> **DATA FOR PROCESSING**:
_ _ _ _ _

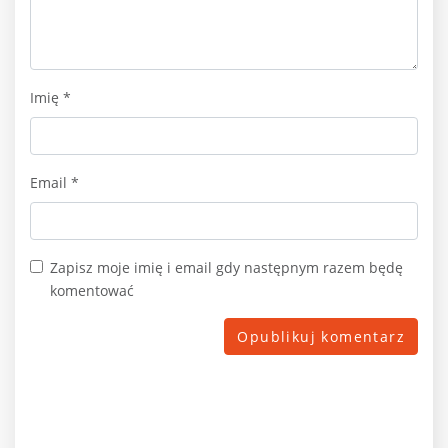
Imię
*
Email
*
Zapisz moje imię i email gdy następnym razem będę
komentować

_ _ _ _ _

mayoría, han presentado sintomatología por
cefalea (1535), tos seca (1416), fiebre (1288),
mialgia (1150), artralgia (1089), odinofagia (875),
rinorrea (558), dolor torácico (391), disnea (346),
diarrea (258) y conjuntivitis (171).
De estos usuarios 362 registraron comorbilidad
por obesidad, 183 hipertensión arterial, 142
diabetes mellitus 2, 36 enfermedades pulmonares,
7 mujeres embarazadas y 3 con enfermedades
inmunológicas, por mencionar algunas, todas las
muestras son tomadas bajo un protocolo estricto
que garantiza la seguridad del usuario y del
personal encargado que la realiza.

_ _ _ _ _

> **WHAT IS BEING ASKED**: Gather from the data above every line with the string "enfermedades".

> **RESPONSE FOR THIS EXERCISE**:
diabetes mellitus 2, 36 enfermedades pulmonares,
7 mujeres embarazadas y 3 con enfermedades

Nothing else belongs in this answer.